Kaplan’ın da ifade ettiği gibi Nâbî, “Divân şiiri geleneğine olan vukufu, derin bilgi ve görgüsü; bu edebiyatın bütün imkânlarından yararlanması; çağına göre dilinin oldukça açık ve anlaşılır olması; deyimlere; sosyal hiciv ve eleştiriye yer vermesi; dile hâkimiyeti; şiirlerinde hikmete, düşünceye verdiği önem…” (Kaplan, 2015: 57). açısından geleneğin dışına çıkmayı başaran ve dildeki ağır kalıp ve sanat anlayışına tamamen olmasa da yer vermemesi farklı bir şâir olduğunun göstergesidir. Geleneğe tamamen farklı bir şekilde manzumeleri ile cevap veren en önemli şâirlerden bir tanesi de Nedim’dir. Nedim, Divânı’nda yazdığı gazel, kaside ve özellikle şarkıları ile geleneğin karşısında durmuştur. Nedim’in, mahallîleşmenin en önemli temsilcisi olmasındaki sebep; halkın anlayabileceği günlük hayata dair gelenek ve görenekleri, yerel bir söyleyişle ifade etmesidir. “Nedim’in gelenek karşısında, mahallîleşme ile ilgili düşüncelerine bakacak olursak: Nedim’den önce ve Nedim’den sonra da divân şâirleri şiirlerinde yer yer mahallî ögelere yer vermişlerdir.
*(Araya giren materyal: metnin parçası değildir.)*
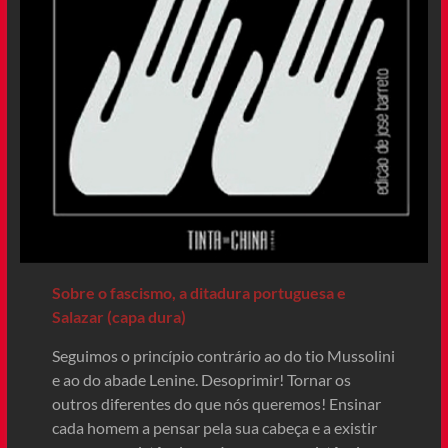
Sobre o fascismo, a ditadura portuguesa e
Salazar (capa dura)
Seguimos o princípio contrário ao do tio Mussolini
e ao do abade Lenine. Desoprimir! Tornar os
outros diferentes do que nós queremos! Ensinar
cada homem a pensar pela sua cabeça e a existir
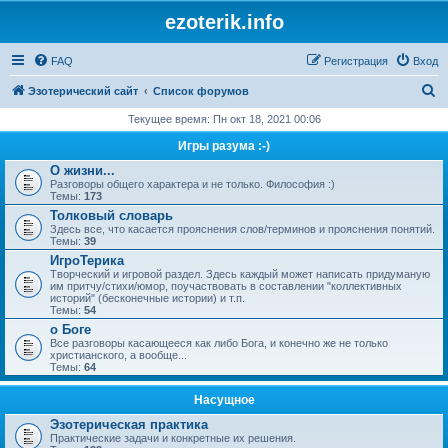
ezoterik.info
FAQ
Регистрация
Вход
П
Эзотерический сайт
Список форумов
о
Текущее время: Пн окт 18, 2021 00:06
и
Игры разума :-)
с
О жизни...
Разговоры общего характера и не только. Философия :)
к
Темы:
173
Толковый словарь
Здесь все, что касается прояснения слов/терминов и прояснения понятий.
Темы:
39
ИгроТерика
Творческий и игровой раздел. Здесь каждый может написать придуманую
им притчу/стихи/юмор, поучаствовать в составлении "коллективных
историй" (бесконечные истории) и т.п.
Темы:
54
о Боге
Все разговоры касающееся как либо Бога, и конечно же не только
христианского, а вообще...
Темы:
64
Насущное
Эзотерическая практика
Практические задачи и конкретные их решения.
Fakat Nedim, diğer şâirlerden farklı olarak şiirlerinde mahallî ögelerin hepsini en güzel ve en başarılı biçimde kullanmayı başarabilmiş, bu nedenle de divân şiirinde mahallîleşme denilince ilk akla gelen isimlerden biri olmuştur. Günlük konuşma dilini, İstanbul Türkçesini başarıyla kullanarak yaşadığı dönemin eğlencelerini, güzelliklerini insanlarını gerçekçi bir biçimde şiirleriyle anlatan Nedim, divân şiirinin mahallîleşmesinde çok önemli rol oynamıştır. Hem yaşadığı dönemdeki hem de kendinden sonraki şâirleri etkilemiştir” (Batislam, 1993: 34).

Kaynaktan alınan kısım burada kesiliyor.